If information is the same but its position changes in the next frame, it will not get encoded once again as it was already coded in the firstframe. For example, if the same paperweight is now shifted towards right, its position with respect to macro blocks changes. But it carries the same information as before. So now the motion vector is applied to these particular macro blocks. It will appear with its changed position, but it requires fewer bits for coding the same and hence the reduction in bandwidth.

The predicted frame (frame obtained by applying motion) is then subtracted from the second frame to produce the difference-frame. Both components (motion vector and frame difference) are combined to form a predicted frame (P-frame).
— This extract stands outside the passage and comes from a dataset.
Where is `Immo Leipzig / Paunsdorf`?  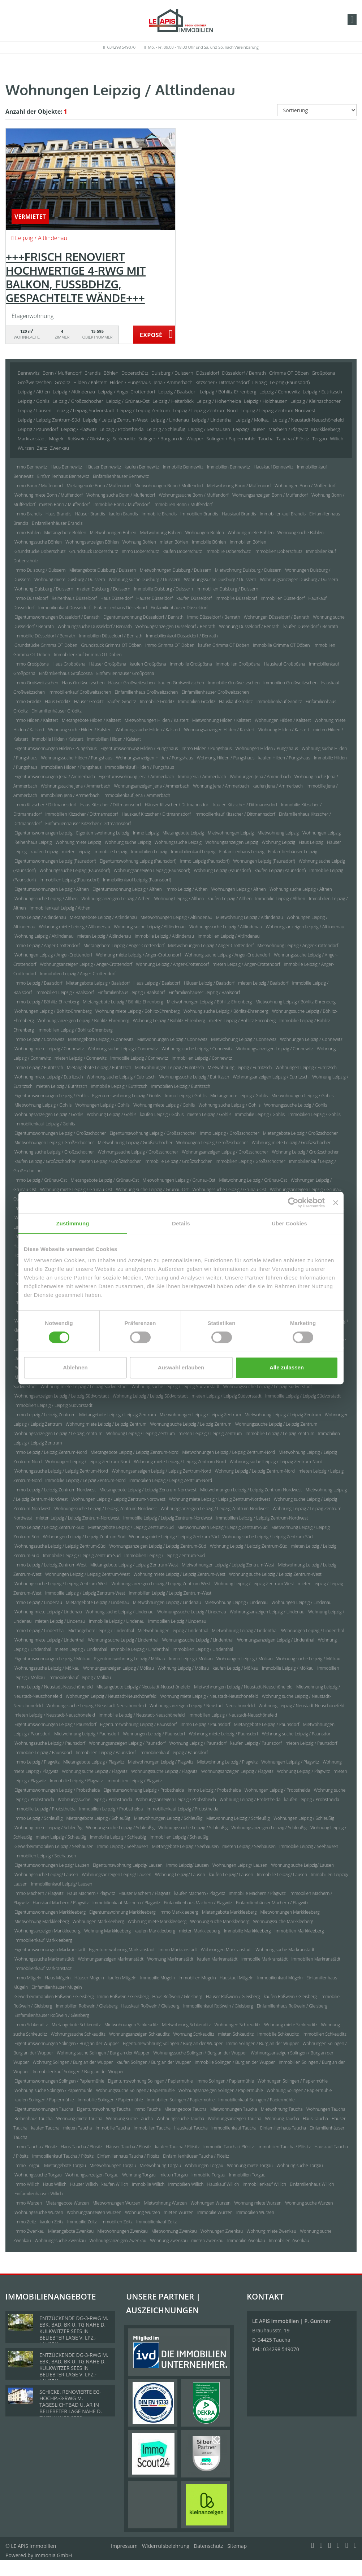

Temporal compression is carried out on a group of pictures normally composed of twelve non-interlaced frames. The firstframe of the group acts as the anchor or reference frame known as the inter-frame (I-frame). This is followed by a P-frame obtained by comparing the second frame with the I-frame. This is then repeated and the third frame is compared with the previous P-frame to produce a second P-frame and so on. This goes on until the end of the group of twelve frames. A new reference I-frame is then inserted for the next group of twelve frames and so on. This type of prediction is known as forward prediction.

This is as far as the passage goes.